The technology is expected to adopted by major shipping firms that are looking to boost efficiency and profitability amid weak global demand.

The industry slowdown has impacted giants like AP Moller-Maersk which unveiled a full-year loss of 1.9 billion US dollar (£1.5 billion) earlier this month.

But autonomous ships are expected to make waves across the industry - not only for the crews that run those ships, but the insurers and security firms that back them.

Jonathan Moss, a partner at law firm DWF and international shipping expert, said: "The maritime industry as a whole may suffer in terms of employment levels."

The "massive boom" in the maritime security over the past six to seven years will be dampened, as there will be no crew to protect from piracy, and ship cargo will be stored more securely.

"Similarly, these security guards have created a lot of opportunity for Lloyd's of London and bespoke insurance products that insure them," Mr Moss said. "We will see a downturn in the popularity of those policies."

Unions have already raised concerns about the adoption of crewless ships, particularly as technology outpaces industry training.

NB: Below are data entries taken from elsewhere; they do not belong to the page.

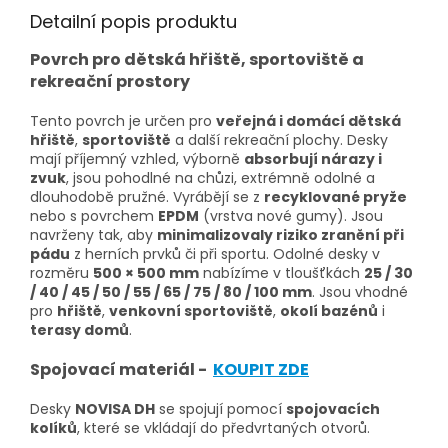
Detailní popis produktu
Povrch pro dětská hřiště, sportoviště a
rekreační prostory
Tento povrch je určen pro
veřejná i domácí dětská
hřiště
,
sportoviště
a další rekreační plochy. Desky
mají příjemný vzhled, výborně
absorbují nárazy i
zvuk
, jsou pohodlné na chůzi, extrémně odolné a
dlouhodobě pružné.
Vyrábějí se z
recyklované pryže
nebo s povrchem
EPDM
(vrstva nové gumy). Jsou
navrženy tak, aby
minimalizovaly riziko zranění při
pádu
z herních prvků či při sportu.
Odolné desky v
rozměru
500 × 500 mm
nabízíme v tloušťkách
25 / 30
/ 40 / 45 / 50 / 55 / 65 / 75 / 80 / 100 mm
. Jsou vhodné
pro
hřiště
,
venkovní sportoviště
,
okolí bazénů
i
terasy domů
.
Spojovací materiál -
KOUPIT ZDE
Desky
NOVISA DH
se spojují pomocí
spojovacích
kolíků
, které se vkládají do předvrtaných otvorů.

"The pace of change is a challenge to safety and there are also many unanswered questions about the legal implications of the way in which operational and management responsibilities are being taken away from ships' staff," a spokesperson for the Nautilus maritime union said.

"We are concerned that technology is seen simply as a way to cut jobs and cut costs."

Mr Levander of Rolls-Royce admitted that skill sets will need to change, with more demand for work in areas like cyber security.

However, he said crewless ships are likely to boost on-shore jobs that are generally safer and present a more sustainable lifestyle for staff.

"It's definitely a way of making shipping safer, and that's something that the whole society will appreciate," Mr Levander

"But for individual ship owners, in many cases, it's the money that is the driver for a lot of the development."